Compulsory oil stocking obligations: a UK update

Brexit heralds change

Up until the implementation of Brexit, at the start of 2021, there were two sets of requirements to which the UK complied in order to meet the international requirements to maintain the requisite minimum levels of oil stocks to mitigate any supply crisis. These were:

Understanding compulsory oil stocking obligations for the UK

EU obligations

Under EU Oil Stocking Directive 2009/119/EC, members are required to hold oil stocks at the higher of 90 days of average net daily imports or 61 days of average daily inland consumption. For the UK at present, as an oil producing country, this meant that the UK had to hold 61 days of average daily inland consumption, for both energy and non-energy use. On top of this amount, the EU required member states to discount the volume of stocks held by 10 per cent (so the UK’s stockholding obligation is, in fact, 10% more than 61 days of inland consumption).

International Energy Agency (IEA) obligations

Member countries are committed to maintain emergency oil reserves equivalent to at least 90 days of net oil imports.

So, as the higher of the two obligations, the UK’s arrangements were set with reference to the requisite days of daily inland consumption.

Post Brexit, the UK is no longer required to comply with the EU Directive, so is governed by those under the aegis of the IEA, equivalent to 90 days of net oil imports which is discounted by 25% to 67.5 days as a concession to allow for North Sea production.

Current arrangements

As a working arrangement, the UK continues to manage compliance with reference to the requisite days of daily inland consumption.
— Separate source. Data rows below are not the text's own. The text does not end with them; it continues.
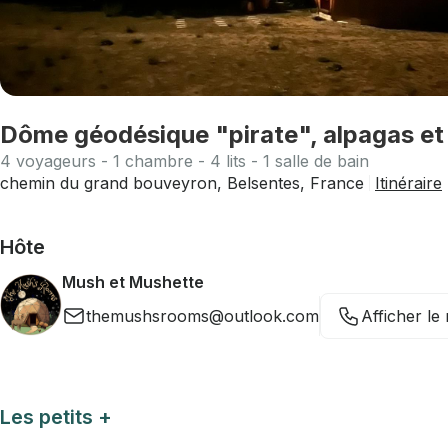
Dôme géodésique "pirate", alpagas et 
4 voyageurs - 1 chambre - 4 lits - 1 salle de bain
chemin du grand bouveyron, Belsentes, France
Itinéraire
Hôte
Mush et Mushette
themushsrooms@outlook.com
Afficher l
Les petits +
The obligation is set at 67.1 days for refiners / ex refiners of net domestic consumption (61 days +10%), and 58 days for importers / wholesalers.

Within these over-arching obligations, there is a requirement to hold a minimum number of days of two categories of holding, which are:

  • Finished products; comprising petrol, diesel/ gasoil and Jet A-1
  • Any oil; comprising the full refined products’ slate, crude oil, feedstocks and NGL’s

These obligations have reduced significantly since they were first introduced in 2012 (22.5 days for finished products), primarily reflecting the impact of the covid pandemic on demand levels. The table below summarises the position in 2022 and requirement for 2023.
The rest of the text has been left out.